Organic and natural certification body Ecocert will be modifying its rules on cosmetics packaging as more information becomes available about the resource consumption of materials.

The France-headquartered certifying body takes into account both formulation and packaging when investigating a product for certification.

However, the rules on packaging are currently being redefined, technical manager for cosmetics affairs Pauline Raffaitin explained.

“We have initiated work with a team of technical experts in order to redefine the criteria that we use to consider packaging for natural and organic cosmetics,”​ she told CosmeticsDesign-Europe.com.

Currently, the body has two sets of rules for packaging covering primary and secondary packaging.

According to Ecocert, primary packaging must respect the environment, so it has to be recyclable and not consume too much energy in its manufacture.

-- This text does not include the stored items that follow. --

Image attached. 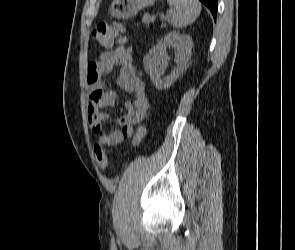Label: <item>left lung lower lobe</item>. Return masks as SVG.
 Wrapping results in <instances>:
<instances>
[{"instance_id":"1","label":"left lung lower lobe","mask_w":295,"mask_h":250,"mask_svg":"<svg viewBox=\"0 0 295 250\" xmlns=\"http://www.w3.org/2000/svg\"><path fill=\"white\" fill-rule=\"evenodd\" d=\"M200 1L209 8L211 13L213 14V17L216 18L218 0H200Z\"/></svg>"}]
</instances>
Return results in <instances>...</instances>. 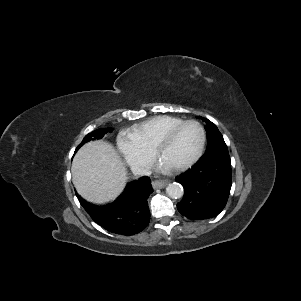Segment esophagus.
<instances>
[{"instance_id": "esophagus-1", "label": "esophagus", "mask_w": 301, "mask_h": 301, "mask_svg": "<svg viewBox=\"0 0 301 301\" xmlns=\"http://www.w3.org/2000/svg\"><path fill=\"white\" fill-rule=\"evenodd\" d=\"M168 184L167 180H157L153 182V188L154 189H162Z\"/></svg>"}]
</instances>
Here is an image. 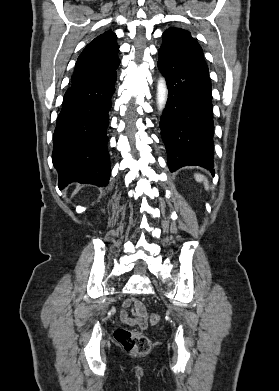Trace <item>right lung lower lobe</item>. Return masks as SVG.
<instances>
[{
    "mask_svg": "<svg viewBox=\"0 0 279 391\" xmlns=\"http://www.w3.org/2000/svg\"><path fill=\"white\" fill-rule=\"evenodd\" d=\"M116 78L114 72L66 91L53 138L52 160L59 189L72 182L108 184L111 169L106 129Z\"/></svg>",
    "mask_w": 279,
    "mask_h": 391,
    "instance_id": "obj_1",
    "label": "right lung lower lobe"
}]
</instances>
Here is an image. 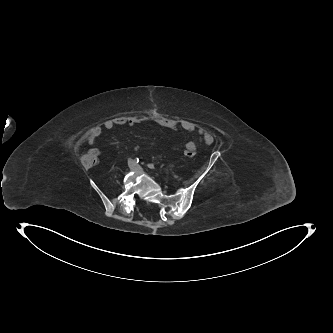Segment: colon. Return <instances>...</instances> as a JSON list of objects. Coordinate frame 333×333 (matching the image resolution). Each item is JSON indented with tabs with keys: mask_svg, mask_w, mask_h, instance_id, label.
<instances>
[{
	"mask_svg": "<svg viewBox=\"0 0 333 333\" xmlns=\"http://www.w3.org/2000/svg\"><path fill=\"white\" fill-rule=\"evenodd\" d=\"M183 155L186 158H190L192 157L193 159H196L199 156V153L196 150L191 151L190 149H186L183 152ZM97 162V157L95 154H93L92 152H88L85 155L82 156L81 158V163L83 166L85 167H91L93 165H95Z\"/></svg>",
	"mask_w": 333,
	"mask_h": 333,
	"instance_id": "5ec220e1",
	"label": "colon"
}]
</instances>
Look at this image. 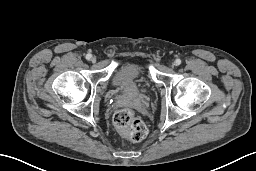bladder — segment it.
<instances>
[{
  "label": "bladder",
  "mask_w": 256,
  "mask_h": 171,
  "mask_svg": "<svg viewBox=\"0 0 256 171\" xmlns=\"http://www.w3.org/2000/svg\"><path fill=\"white\" fill-rule=\"evenodd\" d=\"M113 82L121 92L131 95L143 94L150 86L142 68L135 64L118 67L114 73Z\"/></svg>",
  "instance_id": "bladder-1"
}]
</instances>
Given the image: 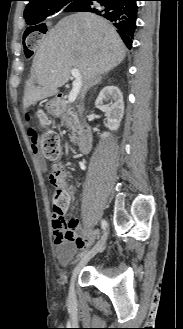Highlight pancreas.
<instances>
[{"label":"pancreas","instance_id":"obj_1","mask_svg":"<svg viewBox=\"0 0 183 329\" xmlns=\"http://www.w3.org/2000/svg\"><path fill=\"white\" fill-rule=\"evenodd\" d=\"M57 116L61 118V125L68 128L71 132V138H74L79 124L77 112L72 111V109L67 107L65 103H62Z\"/></svg>","mask_w":183,"mask_h":329}]
</instances>
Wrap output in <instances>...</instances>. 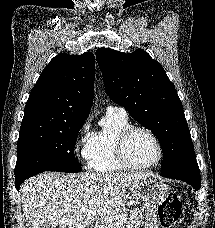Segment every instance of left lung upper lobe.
Segmentation results:
<instances>
[{
    "label": "left lung upper lobe",
    "mask_w": 215,
    "mask_h": 228,
    "mask_svg": "<svg viewBox=\"0 0 215 228\" xmlns=\"http://www.w3.org/2000/svg\"><path fill=\"white\" fill-rule=\"evenodd\" d=\"M96 58L110 99L158 138L161 173L195 160L182 103L163 67L142 49L127 54L99 48Z\"/></svg>",
    "instance_id": "obj_1"
}]
</instances>
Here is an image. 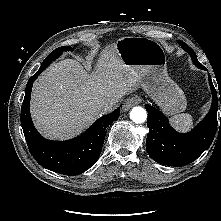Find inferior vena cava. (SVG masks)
Wrapping results in <instances>:
<instances>
[{"instance_id":"1","label":"inferior vena cava","mask_w":221,"mask_h":221,"mask_svg":"<svg viewBox=\"0 0 221 221\" xmlns=\"http://www.w3.org/2000/svg\"><path fill=\"white\" fill-rule=\"evenodd\" d=\"M119 99H107L101 102L100 107L102 110L107 112H112L118 107Z\"/></svg>"}]
</instances>
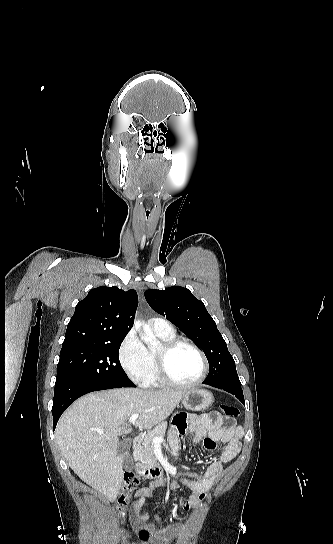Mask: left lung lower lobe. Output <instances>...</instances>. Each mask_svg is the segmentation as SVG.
Masks as SVG:
<instances>
[{
	"instance_id": "0a47b994",
	"label": "left lung lower lobe",
	"mask_w": 333,
	"mask_h": 544,
	"mask_svg": "<svg viewBox=\"0 0 333 544\" xmlns=\"http://www.w3.org/2000/svg\"><path fill=\"white\" fill-rule=\"evenodd\" d=\"M203 384L225 390L235 395L242 402V404L245 405L241 383L233 382V381H220V382H213V383L203 382Z\"/></svg>"
}]
</instances>
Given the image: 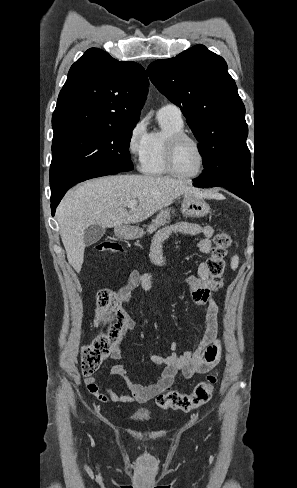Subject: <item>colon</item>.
<instances>
[{"instance_id":"1","label":"colon","mask_w":297,"mask_h":488,"mask_svg":"<svg viewBox=\"0 0 297 488\" xmlns=\"http://www.w3.org/2000/svg\"><path fill=\"white\" fill-rule=\"evenodd\" d=\"M231 239L225 232L215 236L214 248L207 260L209 277L216 283H221L225 267V257ZM100 252L122 251L121 246L112 241H102L96 245ZM97 315L107 325L105 331L91 344L81 350V370L84 376L92 375L102 362L112 354L121 338L124 326V314L119 308L115 294L109 289H101L96 296ZM218 381L217 372L210 373L203 381L198 382L191 392L182 393L177 390L157 397V405L161 409L189 411L208 402L213 396Z\"/></svg>"}]
</instances>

In addition, PVC and expanded polystyrene are not allowed to be used as primary packaging.

Secondary packaging must be either recyclable and non-polluting, or recycled, which in practice includes materials such as paper/card, glass, aluminium, PP, PEHD and PET, the body explained.

Although in some cases the proportion of these materials that are actually recycled is very low in certain regions, the fact that they are in theory recyclable leads to their acceptance.

Global approach

Ecocert and the technical committee’s work to improve the packaging side of the certification will see it take a more comprehensive approach.

“We are trying to take a global approach, looking at the manufacture of the packaging, its function and its end of life,”​ Raffaitin said.

Getting hold of this information could become significantly easier for the certification body over the next few years, as increasing numbers of products are subjected to a life cycle analysis.

Life cycle analysis investigates the environmental impact of a product from its conception to its disposal. An increasingly popular tool, it will play an important role in the move to display a product’s environmental characteristics on the label.

Discussions surrounding environment labelling are progressing in many areas but in France this is set to become mandatory for manufacturers of certain consumer products under the Grenelle law in January 2011.

Ecocert expects that life cycle analysis data, necessary for this kind of environment labelling, will help refine its packaging standards, Raffaitin explained.

“We are very interested by the life cycle analyses that are going to be put in place in the next few years by cosmetics and packaging manufacturers. We are in the midst of trying to improve our criteria for packaging,” ​she said.